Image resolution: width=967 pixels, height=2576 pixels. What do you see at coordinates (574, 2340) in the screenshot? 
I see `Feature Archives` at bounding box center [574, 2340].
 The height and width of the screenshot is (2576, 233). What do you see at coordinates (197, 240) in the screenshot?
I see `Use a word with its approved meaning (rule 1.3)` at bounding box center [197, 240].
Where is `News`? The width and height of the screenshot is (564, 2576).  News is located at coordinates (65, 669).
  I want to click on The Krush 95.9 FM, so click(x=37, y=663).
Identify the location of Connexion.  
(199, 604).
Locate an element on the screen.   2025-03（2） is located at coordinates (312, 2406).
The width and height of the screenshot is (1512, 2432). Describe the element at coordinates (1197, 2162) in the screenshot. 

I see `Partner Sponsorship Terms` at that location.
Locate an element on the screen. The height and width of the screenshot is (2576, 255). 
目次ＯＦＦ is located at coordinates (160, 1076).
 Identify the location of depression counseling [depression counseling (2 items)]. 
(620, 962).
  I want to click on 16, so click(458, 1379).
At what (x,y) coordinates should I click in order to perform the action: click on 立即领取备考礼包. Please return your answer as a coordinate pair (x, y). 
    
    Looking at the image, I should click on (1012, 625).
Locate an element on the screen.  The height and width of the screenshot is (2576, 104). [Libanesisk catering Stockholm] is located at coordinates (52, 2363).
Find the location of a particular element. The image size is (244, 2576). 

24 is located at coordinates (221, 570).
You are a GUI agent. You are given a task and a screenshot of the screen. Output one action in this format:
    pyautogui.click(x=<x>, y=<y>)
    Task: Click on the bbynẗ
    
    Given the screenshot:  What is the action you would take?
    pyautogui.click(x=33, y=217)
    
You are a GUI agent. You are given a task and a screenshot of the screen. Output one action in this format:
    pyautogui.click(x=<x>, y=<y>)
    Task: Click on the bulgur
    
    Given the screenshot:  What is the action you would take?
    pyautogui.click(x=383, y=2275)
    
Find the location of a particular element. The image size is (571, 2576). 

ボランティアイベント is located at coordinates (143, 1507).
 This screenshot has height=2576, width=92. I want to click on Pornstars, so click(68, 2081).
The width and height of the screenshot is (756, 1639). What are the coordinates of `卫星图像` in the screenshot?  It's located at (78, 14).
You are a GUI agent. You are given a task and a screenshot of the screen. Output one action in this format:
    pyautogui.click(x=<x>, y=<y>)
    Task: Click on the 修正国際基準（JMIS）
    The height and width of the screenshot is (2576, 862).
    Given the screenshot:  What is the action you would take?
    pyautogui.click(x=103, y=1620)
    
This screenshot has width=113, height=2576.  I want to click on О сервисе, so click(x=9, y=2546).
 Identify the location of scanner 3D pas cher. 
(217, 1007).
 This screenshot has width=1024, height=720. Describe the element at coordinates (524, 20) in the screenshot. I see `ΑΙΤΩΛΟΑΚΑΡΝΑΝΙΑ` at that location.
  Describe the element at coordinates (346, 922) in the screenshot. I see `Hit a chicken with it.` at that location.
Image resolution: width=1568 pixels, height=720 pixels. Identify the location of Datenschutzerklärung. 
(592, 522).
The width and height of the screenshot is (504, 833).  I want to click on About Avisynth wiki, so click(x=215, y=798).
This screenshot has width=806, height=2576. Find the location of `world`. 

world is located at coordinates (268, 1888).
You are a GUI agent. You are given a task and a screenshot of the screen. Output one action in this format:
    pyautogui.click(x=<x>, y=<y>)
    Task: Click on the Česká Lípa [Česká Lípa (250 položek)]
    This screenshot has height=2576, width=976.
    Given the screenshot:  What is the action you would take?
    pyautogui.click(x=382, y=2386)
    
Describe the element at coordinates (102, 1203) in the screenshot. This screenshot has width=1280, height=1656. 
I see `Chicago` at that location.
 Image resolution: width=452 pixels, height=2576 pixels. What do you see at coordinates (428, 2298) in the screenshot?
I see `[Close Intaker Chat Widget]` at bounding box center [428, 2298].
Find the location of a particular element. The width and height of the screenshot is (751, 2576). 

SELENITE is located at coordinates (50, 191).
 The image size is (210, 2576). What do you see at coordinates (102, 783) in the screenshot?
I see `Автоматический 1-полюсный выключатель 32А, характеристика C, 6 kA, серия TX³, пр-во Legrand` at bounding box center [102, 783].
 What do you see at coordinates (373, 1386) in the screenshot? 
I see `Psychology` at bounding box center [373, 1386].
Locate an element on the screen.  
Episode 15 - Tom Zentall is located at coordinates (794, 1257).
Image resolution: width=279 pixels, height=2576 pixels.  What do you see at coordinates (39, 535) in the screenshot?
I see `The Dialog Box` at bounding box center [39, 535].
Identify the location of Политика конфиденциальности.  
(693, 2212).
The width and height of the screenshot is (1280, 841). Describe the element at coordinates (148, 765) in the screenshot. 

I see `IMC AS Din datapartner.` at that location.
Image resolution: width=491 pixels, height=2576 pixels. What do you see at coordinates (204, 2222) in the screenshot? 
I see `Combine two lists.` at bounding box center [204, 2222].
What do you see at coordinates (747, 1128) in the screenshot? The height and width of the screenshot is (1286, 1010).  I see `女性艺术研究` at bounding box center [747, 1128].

**EXERCISE OBJECTIVE**
Exactly as written, reproduce the whole listing.

**OUTPUT FOR THIS TASK**
Image resolution: width=967 pixels, height=2576 pixels. What do you see at coordinates (574, 2340) in the screenshot? 
I see `Feature Archives` at bounding box center [574, 2340].
 The height and width of the screenshot is (2576, 233). What do you see at coordinates (197, 240) in the screenshot?
I see `Use a word with its approved meaning (rule 1.3)` at bounding box center [197, 240].
Where is `News`? The width and height of the screenshot is (564, 2576).  News is located at coordinates (65, 669).
  I want to click on The Krush 95.9 FM, so click(x=37, y=663).
Identify the location of Connexion.  
(199, 604).
Locate an element on the screen.   2025-03（2） is located at coordinates (312, 2406).
The width and height of the screenshot is (1512, 2432). Describe the element at coordinates (1197, 2162) in the screenshot. 

I see `Partner Sponsorship Terms` at that location.
Locate an element on the screen. The height and width of the screenshot is (2576, 255). 
目次ＯＦＦ is located at coordinates (160, 1076).
 Identify the location of depression counseling [depression counseling (2 items)]. 
(620, 962).
  I want to click on 16, so click(458, 1379).
At what (x,y) coordinates should I click in order to perform the action: click on 立即领取备考礼包. Please return your answer as a coordinate pair (x, y). 
    
    Looking at the image, I should click on (1012, 625).
Locate an element on the screen.  The height and width of the screenshot is (2576, 104). [Libanesisk catering Stockholm] is located at coordinates (52, 2363).
Find the location of a particular element. The image size is (244, 2576). 

24 is located at coordinates (221, 570).
You are a GUI agent. You are given a task and a screenshot of the screen. Output one action in this format:
    pyautogui.click(x=<x>, y=<y>)
    Task: Click on the bbynẗ
    
    Given the screenshot:  What is the action you would take?
    pyautogui.click(x=33, y=217)
    
You are a GUI agent. You are given a task and a screenshot of the screen. Output one action in this format:
    pyautogui.click(x=<x>, y=<y>)
    Task: Click on the bulgur
    
    Given the screenshot:  What is the action you would take?
    pyautogui.click(x=383, y=2275)
    
Find the location of a particular element. The image size is (571, 2576). 

ボランティアイベント is located at coordinates (143, 1507).
 This screenshot has height=2576, width=92. I want to click on Pornstars, so click(68, 2081).
The width and height of the screenshot is (756, 1639). What are the coordinates of `卫星图像` in the screenshot?  It's located at (78, 14).
You are a GUI agent. You are given a task and a screenshot of the screen. Output one action in this format:
    pyautogui.click(x=<x>, y=<y>)
    Task: Click on the 修正国際基準（JMIS）
    The height and width of the screenshot is (2576, 862).
    Given the screenshot:  What is the action you would take?
    pyautogui.click(x=103, y=1620)
    
This screenshot has width=113, height=2576.  I want to click on О сервисе, so click(x=9, y=2546).
 Identify the location of scanner 3D pas cher. 
(217, 1007).
 This screenshot has width=1024, height=720. Describe the element at coordinates (524, 20) in the screenshot. I see `ΑΙΤΩΛΟΑΚΑΡΝΑΝΙΑ` at that location.
  Describe the element at coordinates (346, 922) in the screenshot. I see `Hit a chicken with it.` at that location.
Image resolution: width=1568 pixels, height=720 pixels. Identify the location of Datenschutzerklärung. 
(592, 522).
The width and height of the screenshot is (504, 833).  I want to click on About Avisynth wiki, so click(x=215, y=798).
This screenshot has width=806, height=2576. Find the location of `world`. 

world is located at coordinates (268, 1888).
You are a GUI agent. You are given a task and a screenshot of the screen. Output one action in this format:
    pyautogui.click(x=<x>, y=<y>)
    Task: Click on the Česká Lípa [Česká Lípa (250 položek)]
    This screenshot has height=2576, width=976.
    Given the screenshot:  What is the action you would take?
    pyautogui.click(x=382, y=2386)
    
Describe the element at coordinates (102, 1203) in the screenshot. This screenshot has width=1280, height=1656. 
I see `Chicago` at that location.
 Image resolution: width=452 pixels, height=2576 pixels. What do you see at coordinates (428, 2298) in the screenshot?
I see `[Close Intaker Chat Widget]` at bounding box center [428, 2298].
Find the location of a particular element. The width and height of the screenshot is (751, 2576). 

SELENITE is located at coordinates (50, 191).
 The image size is (210, 2576). What do you see at coordinates (102, 783) in the screenshot?
I see `Автоматический 1-полюсный выключатель 32А, характеристика C, 6 kA, серия TX³, пр-во Legrand` at bounding box center [102, 783].
 What do you see at coordinates (373, 1386) in the screenshot? 
I see `Psychology` at bounding box center [373, 1386].
Locate an element on the screen.  
Episode 15 - Tom Zentall is located at coordinates (794, 1257).
Image resolution: width=279 pixels, height=2576 pixels.  What do you see at coordinates (39, 535) in the screenshot?
I see `The Dialog Box` at bounding box center [39, 535].
Identify the location of Политика конфиденциальности.  
(693, 2212).
The width and height of the screenshot is (1280, 841). Describe the element at coordinates (148, 765) in the screenshot. 

I see `IMC AS Din datapartner.` at that location.
Image resolution: width=491 pixels, height=2576 pixels. What do you see at coordinates (204, 2222) in the screenshot? 
I see `Combine two lists.` at bounding box center [204, 2222].
What do you see at coordinates (747, 1128) in the screenshot? The height and width of the screenshot is (1286, 1010).  I see `女性艺术研究` at bounding box center [747, 1128].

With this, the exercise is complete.